Ο καιρός της Φλώρινας

Παρασκευή, 29 Ιανουαρίου 2010

The Cambridge Ancient

ILLYRIANS AND NORTH-WEST GREEKS,
540-360 B.C., Volume 6, chapter 9d, N.G.L. HAMMOND

Page 433
‘’The North-West Greeks occupied a large area, extending in the west from the Gulf of Ambracia to the Gulf of Oricum and in the east to an imaginary line from the upper Achelous valley to the upper Erigon valley.
Their country was well-watered, mountainous and rich in pasture and forests and they engaged extensively in transhumant pasturalism. Their way of life differed little from that of the southern Illyrian tribes, and they too were organised in tribal groups (ethne) which were made up of constituent small tribes (phylai). The main groups from the south to the north were called Thesproti, Athamanes, Molossi, Atintanes, Chaones, Parauaei, Orestae, Elimiotae, Lyncestae and Pelagones’’. (see CAH III. 3, 271).


Pages 433-434
That the Epirotic tribes and the Macedonian tribes spoke Greek in the fifth century b.C., and indeed much earlier, has been argued in CAH III.3, 284. The conclusive evidence is in the decrees of the Molossian state c. 369 B.C., which are entirely Greek in language, onomastics and tribal forms. The names of the persons were given to them in the fifth century, presumably by Greek grandparents, and the names of the tribes had no doubt a very long history. Moreover, as the Molossian state can have formed only out of tribes of common language, it follows that the Thesprotian tribes spoke Greek, as three such tribes were members of the Molossian state. At the end of the sixth century, when the Orestae and their neighbours were ‘’Molossian’’ tribes, they too must have spoken Greek to join that state.
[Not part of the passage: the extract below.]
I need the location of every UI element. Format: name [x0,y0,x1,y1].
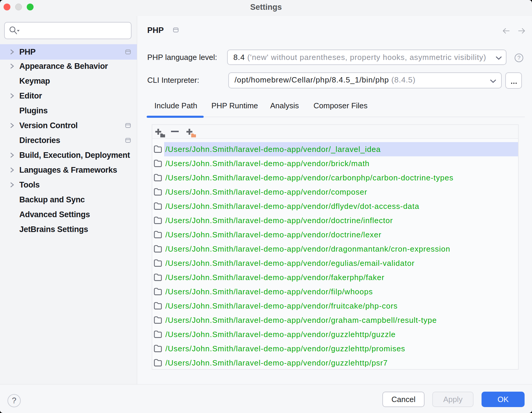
svg-text:?: ? [517,55,521,61]
svg-text:?: ? [12,396,16,405]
Finally, if the Amymni of one decree are the same as the Amymones, a Chaonian tribe it follows that the Chaonian group spoke Greek, as we should indeed infer from the fact that the Greek-speaking Thesprotians accepted Chaonian command in 429 b.C., and that the Greek-speaking Epirote League later accepted the Chaonians as members. Nor was this Greek speech derived from the Corinthians and Corinthian colonists; for the dialect of the inscriptions was not Corinthian Doric (indeed even the alphabet was not Corinthian). It was evidently their own traditional Greek, probably West Greek, as some recorded inquiries at Dodona seem to show’’.